THE TASK => After locating the line that contains "Email: thietbi2w@gmail.com" in the data below, set down exactly that line and each one after it through the line that contains "DANH MỤC SẢN PHẨM", and nothing more.

Stored data entries:
- Opening Delimiter -

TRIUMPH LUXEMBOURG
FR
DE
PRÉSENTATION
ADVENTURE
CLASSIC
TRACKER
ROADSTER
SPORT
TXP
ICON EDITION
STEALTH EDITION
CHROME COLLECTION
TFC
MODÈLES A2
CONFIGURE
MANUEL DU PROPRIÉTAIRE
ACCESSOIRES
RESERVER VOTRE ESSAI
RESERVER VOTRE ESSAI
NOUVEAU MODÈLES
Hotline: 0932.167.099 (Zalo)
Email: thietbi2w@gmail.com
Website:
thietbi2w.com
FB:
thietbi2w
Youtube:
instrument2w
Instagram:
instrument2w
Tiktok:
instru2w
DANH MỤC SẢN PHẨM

- Closing Delimiter -
- Opening Delimiter -

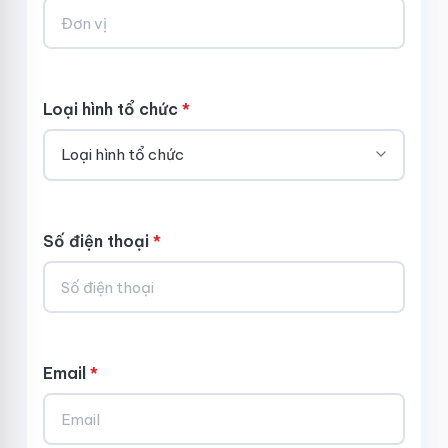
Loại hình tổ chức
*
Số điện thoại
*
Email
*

- Closing Delimiter -
- Opening Delimiter -

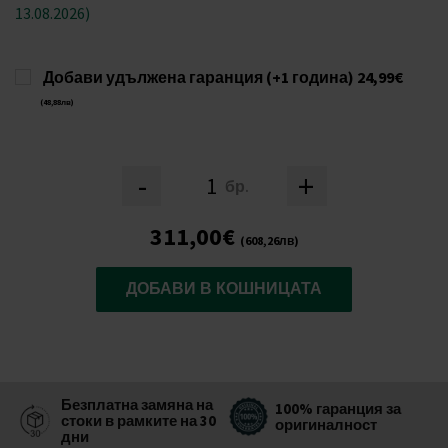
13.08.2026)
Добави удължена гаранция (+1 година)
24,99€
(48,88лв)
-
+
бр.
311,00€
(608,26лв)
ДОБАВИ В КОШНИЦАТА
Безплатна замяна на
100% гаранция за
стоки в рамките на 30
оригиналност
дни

- Closing Delimiter -

ANSWER TO THIS EXERCISE =>
Email: thietbi2w@gmail.com
Website:
thietbi2w.com
FB:
thietbi2w
Youtube:
instrument2w
Instagram:
instrument2w
Tiktok:
instru2w
DANH MỤC SẢN PHẨM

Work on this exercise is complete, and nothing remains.